The Leader of the House mocked what I said on Second Reading about requiring the Bill to fit into wider constitutional reform. I said at the outset of my speech that we had to consider the Bill as it fitted into the wider constitutional architecture. I stick by what I said on Second Reading.

Properly thought out reform would decide what Parliament would do. There is a strong case for reforming Parliament. The most important part of that is increasing the powers of Members of the House of Commons against the Executive, but we have to consider--I repeat what the Leader of the House quoted--what we want Parliament to do, and the relationship of a bicameral Parliament as a whole with the Executive. What will the relationship with an ever more politically active judiciary be?

What is to be our relationship with Europe? Given the events of the past 24 hours, it might have been better if the Government had been expending their energies in reforming parts of the European constitutional architecture, rather than trying to tackle the operation of the other place.

Dr. George Turner (North-West Norfolk): Does the hon. Gentleman accept that it is a matter not of whether, but of when we should consider those issues? If the Government had presented in the Bill a full blueprint for reform, might we not be accused of having misled the electorate in our manifesto, and of trying to make major constitutional changes that we had not presented in our manifesto to the electorate? Moreover, will we not require an election if we cannot reach a consensus on the second Chamber?

Dr. Fox: I am rather confused by that intervention. However, I do not think that the electorate would have minded being misled on yet one more promise in the Government's manifesto.

A proper debate on the issues would have been welcome.
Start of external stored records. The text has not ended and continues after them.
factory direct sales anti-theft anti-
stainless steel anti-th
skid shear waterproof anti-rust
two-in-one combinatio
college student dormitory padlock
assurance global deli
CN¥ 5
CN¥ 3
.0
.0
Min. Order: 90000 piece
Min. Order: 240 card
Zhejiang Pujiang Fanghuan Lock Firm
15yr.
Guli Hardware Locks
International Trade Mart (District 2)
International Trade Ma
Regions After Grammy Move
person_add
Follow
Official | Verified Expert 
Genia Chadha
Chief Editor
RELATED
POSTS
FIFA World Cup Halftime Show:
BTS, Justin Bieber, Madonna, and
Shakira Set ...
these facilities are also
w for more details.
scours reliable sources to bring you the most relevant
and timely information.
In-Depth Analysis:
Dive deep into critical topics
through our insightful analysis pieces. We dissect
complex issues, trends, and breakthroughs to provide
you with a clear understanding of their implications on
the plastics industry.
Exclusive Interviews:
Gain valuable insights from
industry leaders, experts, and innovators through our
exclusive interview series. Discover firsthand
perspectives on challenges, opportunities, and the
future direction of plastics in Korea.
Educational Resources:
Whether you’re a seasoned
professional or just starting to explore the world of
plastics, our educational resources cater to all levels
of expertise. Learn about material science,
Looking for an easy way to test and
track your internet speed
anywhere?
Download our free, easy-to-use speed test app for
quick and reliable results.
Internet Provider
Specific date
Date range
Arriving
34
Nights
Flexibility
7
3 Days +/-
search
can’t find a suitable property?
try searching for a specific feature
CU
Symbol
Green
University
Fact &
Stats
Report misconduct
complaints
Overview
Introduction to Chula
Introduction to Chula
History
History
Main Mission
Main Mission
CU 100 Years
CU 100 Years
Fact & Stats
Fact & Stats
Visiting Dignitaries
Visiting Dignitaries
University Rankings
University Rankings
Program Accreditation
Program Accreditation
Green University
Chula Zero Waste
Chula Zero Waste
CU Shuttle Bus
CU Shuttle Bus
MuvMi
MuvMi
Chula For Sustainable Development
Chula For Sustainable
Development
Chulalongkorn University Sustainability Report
During the Bill's passage, especially in Committee, a cross-party consensus began to emerge, that the House could very usefully concern itself in overall reform of Parliament and its operation. One of our final debates in Committee, on an Opposition amendment, was the most interesting one, in which a genuine cross-party consensus seemed to be developing that the House of Commons was not holding the Executive sufficiently to account. In that debate, we gave the example of Ministers' ability to go to a European Council of Ministers and agree a measure that would become a directive that would, by law, apply to the House of Commons. That is undemocratic.

Mr. Deputy Speaker: Order. I repeat what was said earlier: the Bill has been quite tightly drafted, and the House must discuss only its contents. References to what may or may not happen in other places and other times are permissible, but are not to be dwelt on in any detail.

Dr. Fox: I am grateful to you, Mr. Deputy Speaker, for that ruling, and for allowing me to finish the paragraph before stopping me.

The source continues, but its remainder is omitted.